Isca! participated in its beginnings within Galiza Nova as an internal current, but left the organization due to the ideological differences and the tension with the UPG youth wing, the UMG. The split in Galiza Nova was followed by the rupture in the student union, the Comités. Isca! members left Comités in 2011. They, along other 150 ex-members of the Comités formed the Galician Student League (LEG), that achieved a huge success in the 2012 University of Santiago de Compostela elections, where the LEG was the most voted student organization and gained 20 student representatives.

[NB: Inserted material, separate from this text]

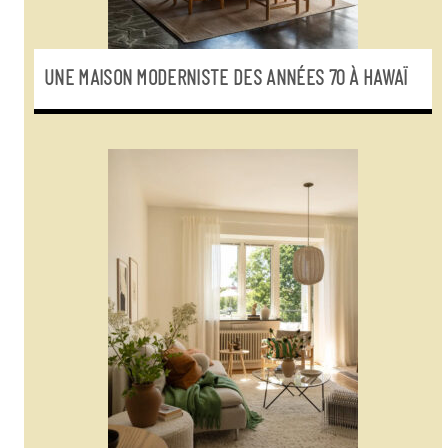
UNE MAISON MODERNISTE DES ANNÉES 70 À HAWAÏ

Among its prominent members is Xosé Emilio Vicente Caneda, who at the time of the creation of the organization was the secretary general of Galiza Nova.

==Objectives==
Its aim is "to bring together different sectors of the Galician youth that are particularly critical of the drift towards the institutional policy" electoralism and political marketing that, according to Isca!, other nationalist groups, such as the UPG have carried out in the recent years. They understand that there is a framework of class struggle in Galicia, which denies the possibility of an interclassistic policy. They deny what they call the "pessimistic views on the Galician society" are committed to the horizontal relationship between BNG and social movements and postulate the right to self-determination as "irrevocable of the Galician people."

==Social movements==
Isca! gives a key importance to the social movements and the street protests. In addition to the work within the BNG, the militancy of Isca! participates in social collectives such as the Confederación Intersindical Galega or the Galician Student League. They also participate in the feminist, the environmental and cultural associations and in the left-wing "independentist" social centres.